Collected data entries:
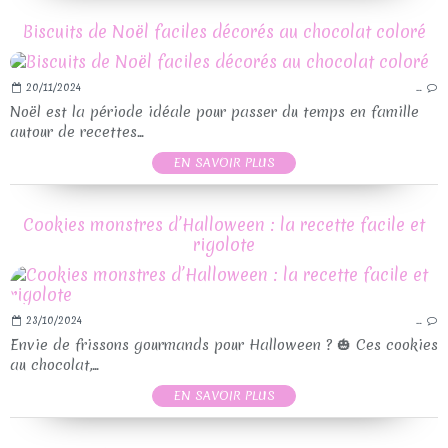
Biscuits de Noël faciles décorés au chocolat coloré
20/11/2024
…
Noël est la période idéale pour passer du temps en famille
autour de recettes...
EN SAVOIR PLUS
Cookies monstres d’Halloween : la recette facile et
rigolote
23/10/2024
…
Envie de frissons gourmands pour Halloween ? 🎃 Ces cookies
au chocolat,...
EN SAVOIR PLUS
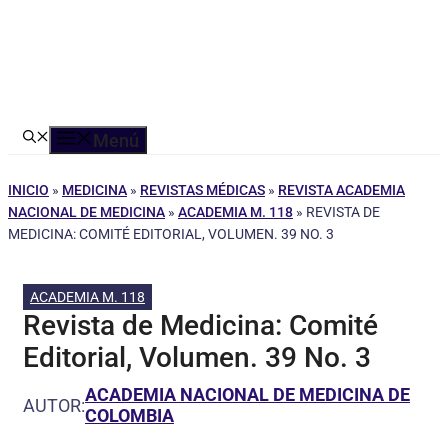
Menú
INICIO
»
MEDICINA
»
REVISTAS MÉDICAS
»
REVISTA ACADEMIA
NACIONAL DE MEDICINA
»
ACADEMIA M. 118
»
REVISTA DE
MEDICINA: COMITÉ EDITORIAL, VOLUMEN. 39 NO. 3
ACADEMIA M. 118
Revista de Medicina: Comité
Editorial, Volumen. 39 No. 3
ACADEMIA NACIONAL DE MEDICINA DE
AUTOR:
COLOMBIA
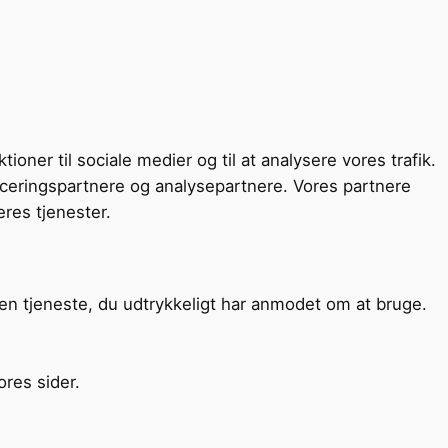
oner til sociale medier og til at analysere vores trafik.
ceringspartnere og analysepartnere. Vores partnere
res tjenester.
den tjeneste, du udtrykkeligt har anmodet om at bruge.
ores sider.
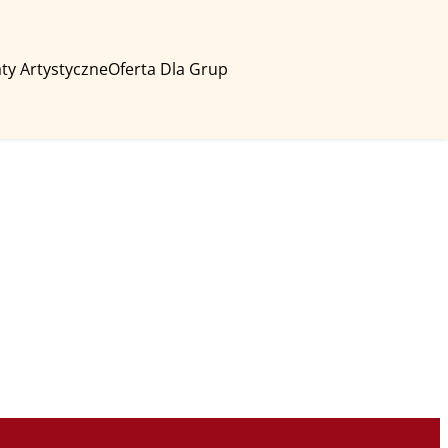
ty Artystyczne
Oferta Dla Grup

## DESCRIPTION OF THE TASK
Extract all lines from the data in which "ACADEMIA" is found.

## EXPECTED ANSWER
REVISTA ACADEMIA
ACADEMIA M. 118
ACADEMIA M. 118
ACADEMIA NACIONAL DE MEDICINA DE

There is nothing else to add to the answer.